Three parties all advocating effectively the same failed free market policies - why should I vote for any of them?
Tories now have a 18% lead.
Wonder what the odds are on Labour having less than 100 seats in the next Parliament?
Interesting to note, Cameron in that interview placed more of a priority on removing the 1% NI hike on low and middle incomes than the 50% tax rate.
You also omit any reference to the VAT cut which to people on lower incomes means next to nothing because they spend more of their income on food, fuel & heating are either zero-rated for VAT anyway or were exempt from the VAT cut.
And what's the point of talking about saving and creating jobs when Labour is taxing them more? Taxing jobs more does not create jobs.
Again, taxing those very people that are finding it hardest of all to make ends meet.
Lastly, if Labour were serious on taxing the rich, they'd have closed the loopholes that their accountants can use. Labour didn't so you have to question just how serious Labour is about taxing the rich.
Like I say, a tokenistic dog whistle to the core vote.
So doing nothing something DIFFERENT is the better option as we don't get saddled with the debt mountain. In my view austere times means new measures to get us out of the crisis:
1. Real cuts - why beat around the bush? We have no money that's a fact jack.
2. We need to look at Britain's role in the world and invest in creating an environment that is conducive to business startups and job creation.
3. Stop the every person can have a degree culture.
4. Review the benefits culture - community work for benefits. Single mum you cant have a council house and neither can an immigrant for 7 years.

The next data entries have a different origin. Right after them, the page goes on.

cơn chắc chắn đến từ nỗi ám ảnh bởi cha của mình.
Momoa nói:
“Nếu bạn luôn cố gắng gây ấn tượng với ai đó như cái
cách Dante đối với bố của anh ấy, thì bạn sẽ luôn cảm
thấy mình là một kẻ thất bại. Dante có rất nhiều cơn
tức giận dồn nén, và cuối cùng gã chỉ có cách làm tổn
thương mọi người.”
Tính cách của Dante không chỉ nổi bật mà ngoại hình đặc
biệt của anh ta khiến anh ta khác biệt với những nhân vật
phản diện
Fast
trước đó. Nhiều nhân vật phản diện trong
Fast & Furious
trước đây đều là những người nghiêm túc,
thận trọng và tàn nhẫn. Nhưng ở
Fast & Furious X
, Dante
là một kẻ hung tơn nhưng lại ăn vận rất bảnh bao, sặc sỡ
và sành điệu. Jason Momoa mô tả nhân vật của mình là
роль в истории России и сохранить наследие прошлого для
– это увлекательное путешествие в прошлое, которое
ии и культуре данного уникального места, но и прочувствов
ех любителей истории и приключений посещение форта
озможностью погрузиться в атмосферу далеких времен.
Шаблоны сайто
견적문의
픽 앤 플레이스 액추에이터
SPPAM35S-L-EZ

5. Spend more on policing. It affects every one of us and is not wasteful as it reduces the cost society pays.
6. A 21st century definition of what we are as a society and where we are going. View this as a welcome antidote to Multiculturism - BTW I'm not white so no racist jabs.

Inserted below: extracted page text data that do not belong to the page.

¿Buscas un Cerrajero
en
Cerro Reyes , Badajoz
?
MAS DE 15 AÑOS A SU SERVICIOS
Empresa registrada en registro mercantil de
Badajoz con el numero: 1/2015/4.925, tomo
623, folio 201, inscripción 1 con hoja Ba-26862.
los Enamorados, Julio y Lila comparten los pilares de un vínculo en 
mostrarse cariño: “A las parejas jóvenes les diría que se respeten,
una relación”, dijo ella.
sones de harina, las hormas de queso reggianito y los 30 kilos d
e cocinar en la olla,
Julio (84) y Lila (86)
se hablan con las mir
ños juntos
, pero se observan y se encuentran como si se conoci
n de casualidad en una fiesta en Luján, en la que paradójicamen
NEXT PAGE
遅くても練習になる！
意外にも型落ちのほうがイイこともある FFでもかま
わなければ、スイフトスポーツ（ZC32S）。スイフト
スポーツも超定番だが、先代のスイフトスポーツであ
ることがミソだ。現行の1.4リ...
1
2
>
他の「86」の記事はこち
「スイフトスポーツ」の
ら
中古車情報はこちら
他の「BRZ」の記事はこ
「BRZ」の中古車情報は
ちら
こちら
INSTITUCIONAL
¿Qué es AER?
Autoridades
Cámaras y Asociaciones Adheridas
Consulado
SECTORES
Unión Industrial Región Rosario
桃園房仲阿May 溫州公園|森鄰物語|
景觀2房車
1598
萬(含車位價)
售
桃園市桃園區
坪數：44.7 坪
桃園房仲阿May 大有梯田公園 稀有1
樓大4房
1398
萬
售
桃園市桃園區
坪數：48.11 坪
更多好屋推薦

7. Lower taxes for the Working classes, the delta between benefits and work needs to be bigger.
8. Publicly beat a naked Prescott with a cricket bat in Parliament square every Tuesday. To represent a way of doing it wrong.

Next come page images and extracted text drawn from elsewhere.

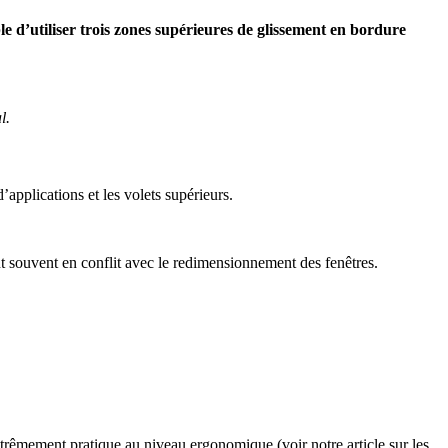
ble d’utiliser trois zones supérieures de glissement en bordure
l.
d’applications et les volets supérieurs.
nt souvent en conflit avec le redimensionnement des fenêtres.
.
trêmement pratique au niveau ergonomique (voir notre article sur les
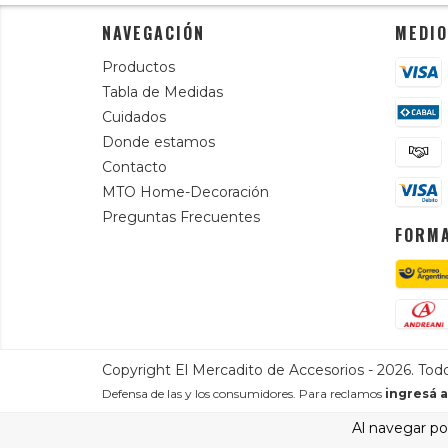
NAVEGACIÓN
MEDIO
Productos
Tabla de Medidas
Cuidados
Donde estamos
Contacto
MTO Home-Decoración
Preguntas Frecuentes
FORMA
Copyright El Mercadito de Accesorios - 2026. Tod
Defensa de las y los consumidores. Para reclamos
ingresá a
Al navegar por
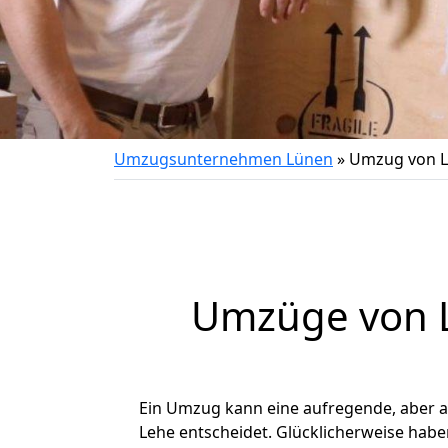
Umzugsunternehmen Lünen
»
Umzug von L
Umzüge von L
Ein Umzug kann eine aufregende, aber 
Lehe entscheidet. Glücklicherweise hab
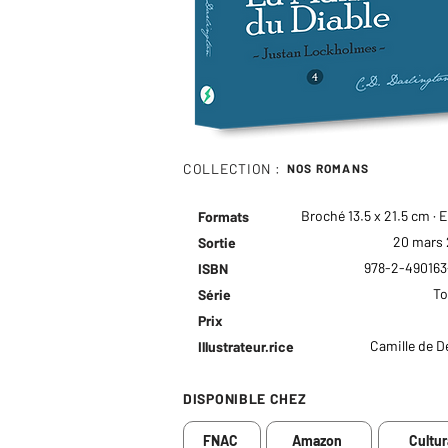
COLLECTION :
NOS ROMANS
Broché 13.5 x 21.5 cm · 
Formats
20 mars
Sortie
978-2-490163
ISBN
To
Série
Prix
Camille de D
Illustrateur.rice
DISPONIBLE CHEZ
FNAC
Amazon
Cultur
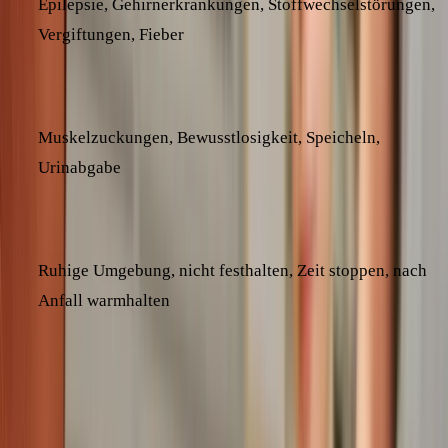
Epilepsie, Gehirnerkrankungen, Stoffwechselstörungen,
Vergiftungen, Fieber
Symptome:
Muskelzuckungen, Bewusstlosigkeit, Speicheln,
Urinabgabe
Erste Hilfe:
Ruhige Umgebung, nicht festhalten, Zeit stoppen, nach
Anfall warmhalten
Unser Ziel ist es, dir die Angst vor Krampfanfällen bei
deinem Hund zu nehmen und dir das nötige Wissen an die
Hand zu geben. So kannst du in einer Notfallsituation ruhig
und sicher reagieren und deinem Hund die Unterstützung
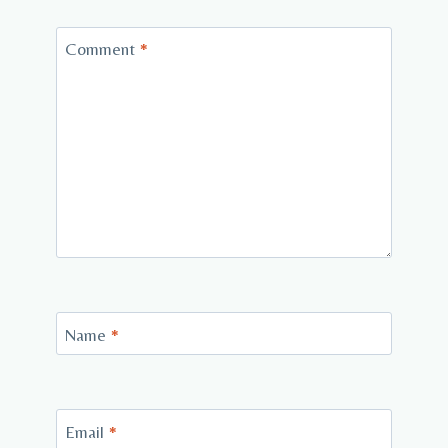
Comment
*
Name
*
Email
*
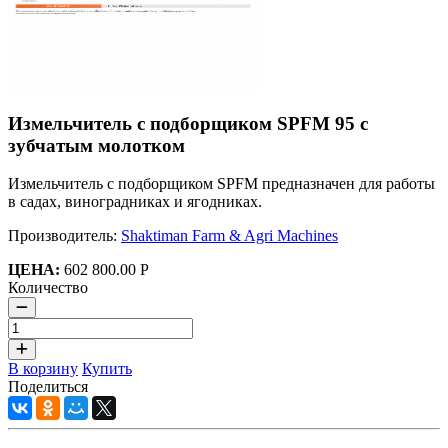
Измельчитель с подборщиком SPFM 95 с
зубчатым молотком
Измельчитель с подборщиком SPFM предназначен для работы
в садах, виноградниках и ягодниках.
Производитель:
Shaktiman Farm & Agri Machines
ЦЕНА:
602 800.00 Р
Количество
В корзину
Купить
Поделиться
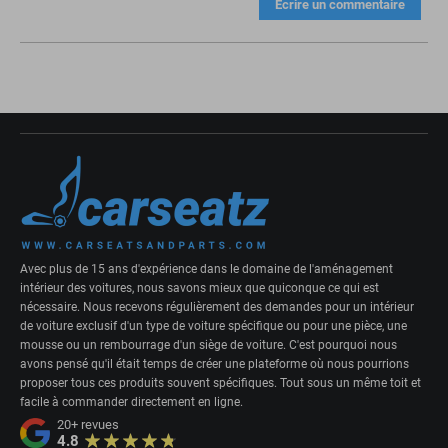
Écrire un commentaire
Avec plus de 15 ans d'expérience dans le domaine de l'aménagement
intérieur des voitures, nous savons mieux que quiconque ce qui est
nécessaire. Nous recevons régulièrement des demandes pour un intérieur
de voiture exclusif d'un type de voiture spécifique ou pour une pièce, une
mousse ou un rembourrage d'un siège de voiture. C'est pourquoi nous
avons pensé qu'il était temps de créer une plateforme où nous pourrions
proposer tous ces produits souvent spécifiques. Tout sous un même toit et
facile à commander directement en ligne.
20+
revues
4.8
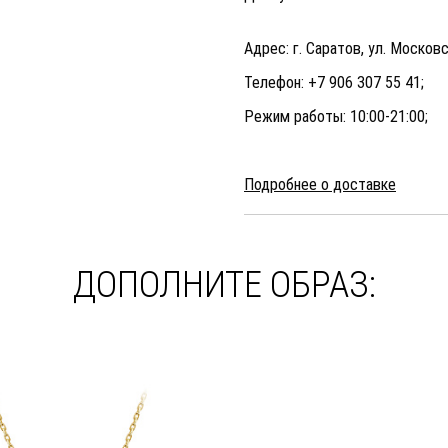
Адрес: г. Саратов, ул. Московс
Телефон: +7 906 307 55 41;
Режим работы: 10:00-21:00;
Подробнее о доставке
ДОПОЛНИТЕ ОБРАЗ:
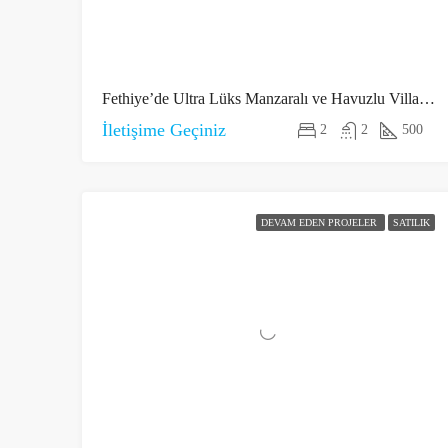
Fethiye’de Ultra Lüks Manzaralı ve Havuzlu Villalar 3
İletişime Geçiniz
2
2
500
DEVAM EDEN PROJELER
SATILIK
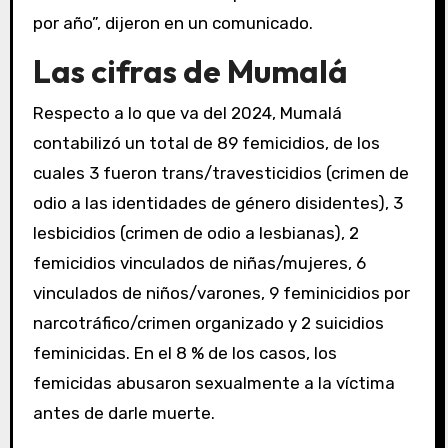
por año”, dijeron en un comunicado.
Las cifras de Mumalá
Respecto a lo que va del 2024, Mumalá
contabilizó un total de 89 femicidios, de los
cuales 3 fueron trans/travesticidios (crimen de
odio a las identidades de género disidentes), 3
lesbicidios (crimen de odio a lesbianas), 2
femicidios vinculados de niñas/mujeres, 6
vinculados de niños/varones, 9 feminicidios por
narcotráfico/crimen organizado y 2 suicidios
feminicidas. En el 8 % de los casos, los
femicidas abusaron sexualmente a la víctima
antes de darle muerte.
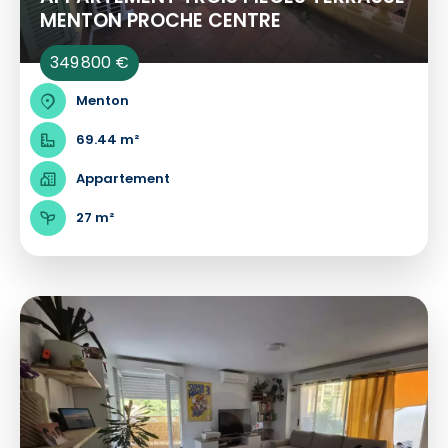
MENTON PROCHE CENTRE
349 800 €
Menton
69.44 m²
Appartement
27 m²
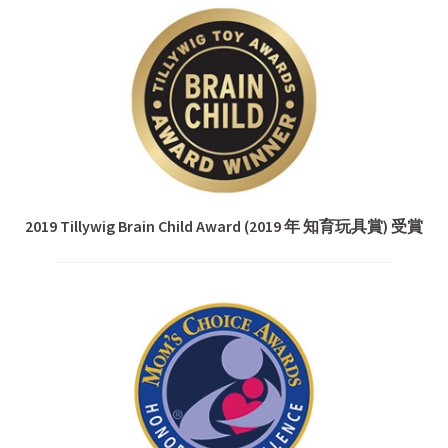
2019 Tillywig Brain Child Award (2019 年 知育玩具賞) 受賞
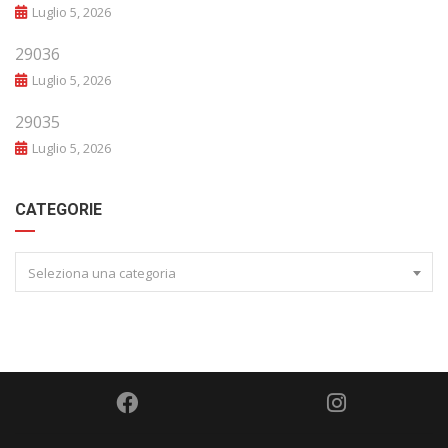
Luglio 5, 2026
29036
Luglio 5, 2026
29035
Luglio 5, 2026
CATEGORIE
Seleziona una categoria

9. Make taking the waste out of the NHS a priority - that does not mean cuts, it means less Managers.
10. Seriously review what the EEC does for us. We need a commission of inquiry otherwise the Blow hards talk rubbish all day. We need to work with facts.
so now we know !
Lying B'Stard.
So what’s your point?
I know I sound like a scratched record but I make no apology for saying that now Labour has disowned him, so should LabourList, and then it can move on and be what its supporters deserve.
In other words, he is not going to get rid of it right away. I think that comment was a sop for the nuttier end of the Tory Party. He came over very well in the interview. He has all the makings of a Blair Mk 2.
Unfortunately the performance of Darling on TV yesterday was dreadful. When the difficult questions about public spending were put to him he was all at sea. He seemed as if he was not at all convinced by his own budget arithmetic !!!
Was it his budget or was it Gordon's?
Now the budget detail is out it looks much worse than it did just two days ago. The international money markets, who will have to fund the debt, do not seem very happy. This could be a very bumpy ride indeed.
So what, exactly, is the story? Another 'attack' on the opposition. Surely LabourList ought to be spending its time explaining and defending the Budget and its dire fallout.
But that would require more than a knee-jerk reaction.
They are also asking 'Where is Derek Draper?'
How damaging is that... these are people on incomes that don't benefit from the VAT cut, have been clobbered by the 10p tax hike being re-introduced and now have to pay more tax.
That's going to take more money off more people as a percentage of their income than a tokenistic class-war dog whistle gesture as a 50p tax rate.
Care to respond to that and the £1,400 a year tax smash and grab buried in the back of the Red Book?
Guys, look in the mirror and ask yourself what the real issue is here: a lying Prime Minister, or a Leader of the Opposition that tells an uncomfortable truth.